Consider this strategy. If you’re ineligible for the 0% capital gains tax rate, but you have adult children (not subject to the Kiddie tax rules) in the 0% bracket, consider gifting appreciated stock to them. Your adult children will pay a lot less in capital gains tax than if you sold the stock yourself and gifted the cash to them. This is especially true if you are subject to both the Medicare surtax on net investment income, and you’re in the 37% tax bracket. In this scenario, you are paying 23.8% on your long-term capital gains. Modest amounts of low basis stocks can still be gifted and sold by younger children while avoiding the new Kiddie tax rules in effect.
But be careful—you can’t “go back in time” if you subsequently discover you would have fared better had you identified different shares before you made a particular sale. If you don’t specify which shares you are selling at the time of the sale, the tax law treats the shares you acquired first as the first ones sold. In other words, it uses a FIFO (First-In, First-Out) method. This may not produce the optimal result that you had wished for.
Hidden Gem. When a parent’s income is too large to claim education tax credits (the American Opportunity and Lifetime Learning), shifting income to the kid’s return can generate tax savings. In this tax-planning strategy, the parent is eligible to claim the child as a dependent but chooses not to do so. The child indicates that he or she can be claimed as a dependent on someone else’s tax return thus by default not claiming a personal exemption. Due to income limitations, the parent(s) wouldn’t be eligible to claim the education tax credit on their tax return and the personal exemption deduction is currently suspended they are basically giving up no tax benefits associated with the child. The child in turn claims the education credit on their own tax return up to $2,500, depending on which education credit they’re eligible for. This holds true even if the parent pays for the college tuition and qualified expenses. Ideally you would shift enough income from the parent to the child to be offset by the education tax credit. Caution: Take into accounts the changes to the Kiddie Tax rules when calculating the optimal amount of income to shift.

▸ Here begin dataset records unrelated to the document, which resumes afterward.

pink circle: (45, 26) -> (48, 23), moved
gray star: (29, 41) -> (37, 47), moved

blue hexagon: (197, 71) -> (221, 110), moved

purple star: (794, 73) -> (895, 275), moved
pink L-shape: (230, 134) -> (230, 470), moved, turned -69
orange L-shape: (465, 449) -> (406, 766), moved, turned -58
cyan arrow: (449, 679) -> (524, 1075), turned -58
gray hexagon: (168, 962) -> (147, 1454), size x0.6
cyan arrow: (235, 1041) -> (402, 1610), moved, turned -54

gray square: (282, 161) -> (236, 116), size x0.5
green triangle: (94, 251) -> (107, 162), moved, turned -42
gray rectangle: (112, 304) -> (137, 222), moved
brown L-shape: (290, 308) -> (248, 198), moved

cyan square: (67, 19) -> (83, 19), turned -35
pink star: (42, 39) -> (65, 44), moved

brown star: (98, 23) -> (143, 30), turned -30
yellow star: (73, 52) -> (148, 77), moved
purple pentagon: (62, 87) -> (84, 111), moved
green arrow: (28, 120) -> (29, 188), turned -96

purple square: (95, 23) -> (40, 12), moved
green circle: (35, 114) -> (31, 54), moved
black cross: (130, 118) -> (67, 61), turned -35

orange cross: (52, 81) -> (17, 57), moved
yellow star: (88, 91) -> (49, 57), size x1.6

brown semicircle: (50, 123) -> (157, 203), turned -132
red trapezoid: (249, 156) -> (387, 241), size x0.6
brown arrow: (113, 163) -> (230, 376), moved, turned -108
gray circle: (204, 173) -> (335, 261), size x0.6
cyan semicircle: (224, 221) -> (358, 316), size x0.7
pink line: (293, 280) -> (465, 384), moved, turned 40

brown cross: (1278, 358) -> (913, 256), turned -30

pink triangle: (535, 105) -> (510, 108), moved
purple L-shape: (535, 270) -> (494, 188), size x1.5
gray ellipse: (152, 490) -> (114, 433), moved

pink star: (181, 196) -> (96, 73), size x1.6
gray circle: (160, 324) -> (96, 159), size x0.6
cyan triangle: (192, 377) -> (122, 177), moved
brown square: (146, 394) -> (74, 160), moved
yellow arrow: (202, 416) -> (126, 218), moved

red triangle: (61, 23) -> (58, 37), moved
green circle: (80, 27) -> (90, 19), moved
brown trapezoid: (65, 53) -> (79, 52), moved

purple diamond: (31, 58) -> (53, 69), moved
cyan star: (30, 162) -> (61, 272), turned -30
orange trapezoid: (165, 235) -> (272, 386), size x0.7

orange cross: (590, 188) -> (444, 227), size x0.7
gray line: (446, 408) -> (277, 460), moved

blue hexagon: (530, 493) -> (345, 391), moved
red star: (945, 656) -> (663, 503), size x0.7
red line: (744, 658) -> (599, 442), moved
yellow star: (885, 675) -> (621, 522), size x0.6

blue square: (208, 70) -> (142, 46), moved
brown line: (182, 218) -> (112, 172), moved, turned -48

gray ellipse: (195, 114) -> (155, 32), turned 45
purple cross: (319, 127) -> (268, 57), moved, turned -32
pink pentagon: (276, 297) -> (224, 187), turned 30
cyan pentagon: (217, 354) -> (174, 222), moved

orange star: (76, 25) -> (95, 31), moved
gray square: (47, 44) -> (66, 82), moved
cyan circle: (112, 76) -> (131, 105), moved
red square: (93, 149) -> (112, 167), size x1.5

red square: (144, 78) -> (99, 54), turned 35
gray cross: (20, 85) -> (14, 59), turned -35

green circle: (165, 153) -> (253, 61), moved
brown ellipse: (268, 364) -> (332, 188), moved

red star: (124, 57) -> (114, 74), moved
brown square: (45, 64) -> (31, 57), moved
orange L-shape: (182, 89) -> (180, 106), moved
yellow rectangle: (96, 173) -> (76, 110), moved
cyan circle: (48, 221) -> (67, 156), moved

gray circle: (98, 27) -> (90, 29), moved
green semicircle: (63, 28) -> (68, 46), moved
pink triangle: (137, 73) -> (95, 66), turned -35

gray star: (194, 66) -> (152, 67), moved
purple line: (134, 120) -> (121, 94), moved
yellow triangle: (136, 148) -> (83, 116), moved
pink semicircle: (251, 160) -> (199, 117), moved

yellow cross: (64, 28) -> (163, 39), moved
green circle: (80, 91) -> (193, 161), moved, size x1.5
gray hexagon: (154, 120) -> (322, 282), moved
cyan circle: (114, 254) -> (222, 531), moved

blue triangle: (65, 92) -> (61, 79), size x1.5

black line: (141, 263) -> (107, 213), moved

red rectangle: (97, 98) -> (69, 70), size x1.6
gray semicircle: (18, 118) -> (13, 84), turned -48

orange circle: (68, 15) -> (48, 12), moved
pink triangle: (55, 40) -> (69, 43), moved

Step-Up-In-Basis Rules. Another very important but often overlooked item is a step-up-in-basis, which occurs when a taxpayer inherits certain assets. The new cost basis is the fair market value as of the date of death, which is often much greater than the original basis that the decedent had in this investment. However, the step-up-in-basis rule does not apply to certain investments, such as IRAs and other tax-deferred accounts.
Remember that if someone gifts you an appreciated asset while they are alive, then the recipient’s basis is the same as the basis of the giver.
Taxes on Social Security Income. Social Security income may be taxable, depending on the amount of other income a taxpayer receives. If a taxpayer only receives Social Security income, the benefits are generally not taxable, and it is possible that the taxpayer may not even need to file a federal income tax return.
If a taxpayer receives other income in addition to Social Security income, and one-half of the Social Security income plus the other income exceeds a base amount, then up to 85% of the Social Security income may be taxable. The base amount is $25,000 for a single filer and $32,000 for married taxpayers filing a joint return.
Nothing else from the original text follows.